First of several workshops held at Sonoma Valley Citizens Advisory Commission May 26 meeting

By Jay Gamel

Permit Sonoma held the first in a series of public outreach workshops to receive input and recommendations to improve existing regulation of vacation rentals. The workshop took place on May 26 at the regular meeting of the Sonoma Valley Citizens Advisory Commission (SVCAC). Planner Gary Helfrich surveyed regulations in other jurisdictions, reviewed current practices, and listened to suggestions to augment or replace the county’s current vacation rental ordinance.

The rules were initially put into place to address growing neighborhood complaints of rowdy parties and loss of regular housing in rural areas. The county rules apply to whole-house rentals, not to room or second unit rentals where the owner or a manager is present.

The county stopped issuing vacation rental permits after wildfires in 2017 destroyed over 5,000 homes throughout the county. That moratorium was lifted in January for all the county’s unincorporated areas, except those in X exclusion zones, a few neighborhoods in the Russian River area, and one neighborhood on Theodore Lane near Sonoma that is nearly 50 percent saturated with whole-house vacation rentals.

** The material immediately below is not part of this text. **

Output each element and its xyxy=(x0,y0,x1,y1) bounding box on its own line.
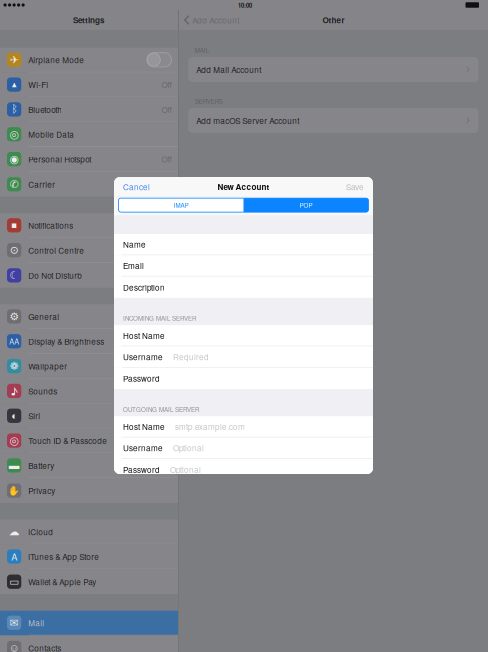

Several people brought up the fractional ownership properties being purchased and sold in eighths by a hedge fund supported by Pacaso Properties, but that kind of ownership situation is not covered by the current ordinance.

“Our challenge is enforcement and developing better policies to improve neighborhood compatibility,” Helfrich said at the start, noting that, “off-street parking is a challenge to check.”

Complaints over the years also underscore a need for better noise enforcement mechanisms, Helfrich said. He also noted that “complaints happen at a difficult time, nights and weekends,” when there are no code enforcement people on duty.

Loopholes like rental agreements for over 30 days with refund policies that enable shorter rentals also need to be addressed. People operating vacation rentals without registering to pay Transient Occupancy Taxes (TOT) have also been an issue, though the county is making an effort to track them down.

Vacation rentals are a substantial source of taxes, Helfrich told Commissioner Caitlin Cornwall, generating between $5 and $8 million a quarter. “I’m inclined to make money off these,” she said.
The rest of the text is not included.